Across Scotland, campaigners from both sides were pounding the streets at the end of a week that saw pro-unionists forced to raise their game following an opinion poll that put the pro-independence camp ahead for the first time.
However, a new Survation poll on Saturday suggests the “No” campaign has regained its lead, recording 47 per cent support to the “Yes” camp’s 40.8 per cent, with nine per cent remaining undecided and 3.2 per cent unwilling to say.
But both sides are taking nothing for granted, with the “Yes” campaign led by Scottish National Party (SNP) leader Alex Salmond planning to send out 35,000 volunteers to deliver 2.6 million leaflets over two days.
Members of the official “Better Together” campaign had rejected the Orange order’s involvement in what they said should be a non-sectarian push to keep the union together.
Orange marches in Northern Ireland often descend into violence, and a 12-year-old spectator was hit in the face with a bottle at an event in Glasgow in July.
After that incident, opposition Labour lawmaker Jim Murphy said: “I want nothing to do with them.”

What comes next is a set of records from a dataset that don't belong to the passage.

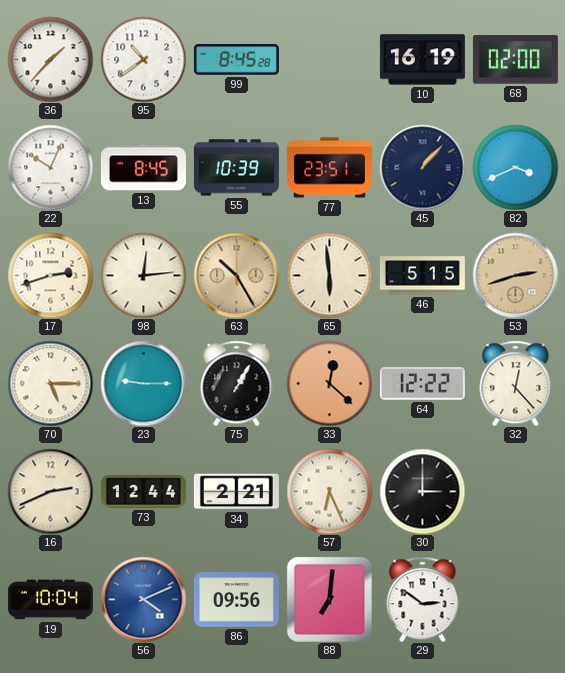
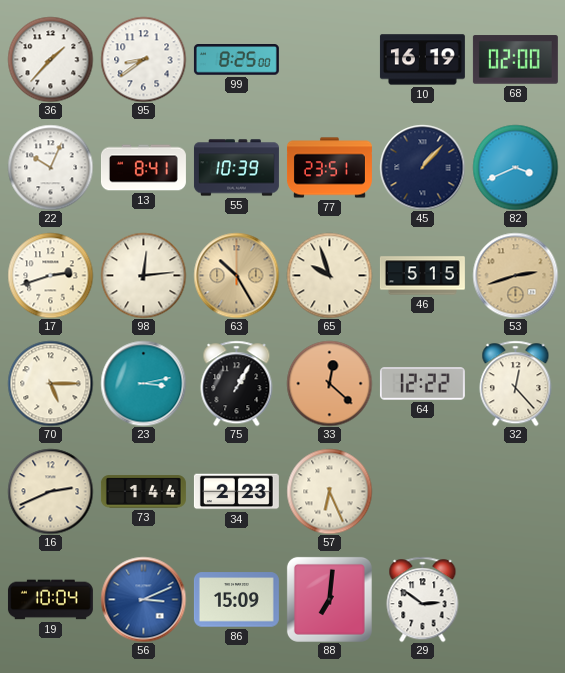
95: 10:39 -> 8:39
99: 8:45 -> 8:25
13: 8:45 -> 8:41
65: 5:59 -> 9:57
23: 9:15 -> 3:13
73: 12:44 -> 1:44
34: 2:21 -> 2:23
30: 3:00 -> none
56: 4:11 -> 3:11
86: 09:56 -> 15:09
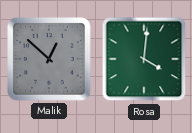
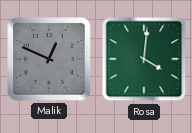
Malik: 12:52 -> 12:49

Many in the unionist “No” campaign are also wary that interventions by outsiders may be counter-productive, including last week’s visit by British Prime Minister David Cameron.

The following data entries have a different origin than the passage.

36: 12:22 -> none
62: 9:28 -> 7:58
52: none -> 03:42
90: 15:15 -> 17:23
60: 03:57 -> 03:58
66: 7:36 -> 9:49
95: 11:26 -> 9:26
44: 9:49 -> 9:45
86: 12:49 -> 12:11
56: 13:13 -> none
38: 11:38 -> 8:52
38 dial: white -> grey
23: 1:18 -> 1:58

Watching the streams of Orange order pipe bands and marchers singing “God Save The Queen” through the streets of Edinburgh, “No” voter Ginger Fraser said he did not think Scots would be swayed by the event.

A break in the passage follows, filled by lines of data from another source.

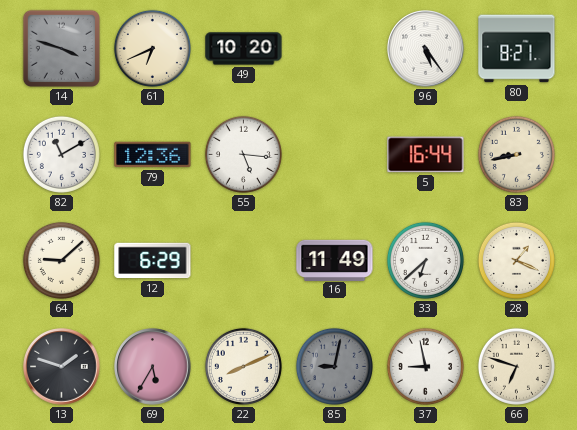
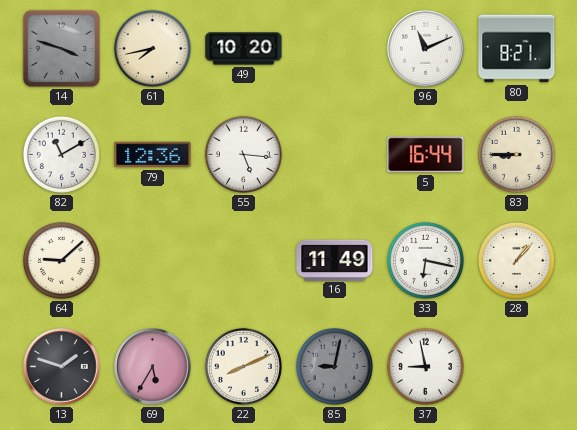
61: 6:41 -> 7:43
96: 5:24 -> 11:11
83: 8:43 -> 8:45
12: 6:29 -> none
33: 6:38 -> 6:17
28: 1:19 -> 1:07
66: 6:48 -> none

“I don’t think it will affect the vote. People make up their own mind,” he said.
Campaigning in Glasgow, Deputy First Minister and SNP deputy leader Nicola Sturgeon had a similar message, albeit drawing a different conclusion.
“The ‘Yes’ campaign has been carried along by a flourishing of self-confidence among people in Scotland,” she said.
“That momentum is still growing and will soon become unstoppable, as people reject the Downing Street-orchestrated campaign to talk Scotland down.
Business leaders and economists issued a string of warnings this week about the risks of breaking from the 300-year-old union, and Saturday’s poll indicated their message was hitting home.
Some 40 per cent of voters said they believed they and their families would be financially worse off in an independent Scotland, against 27 per cent who believed the contrary.
Global investment giant Deutsche Bank said independence “would go down in history as a political and economic mistake” as large as those that caused the Great Depression.
And British finance minister George Osborne and Bank of England chief Mark Carney have cancelled plans to attend a G20 meeting in Australia, to ensure they are in place to deal with the economic fallout of a “Yes” vote.
The nationalists have reacted with anger at the dire economic predictions, which they dismiss as speculative and say are being orchestrated by the London government.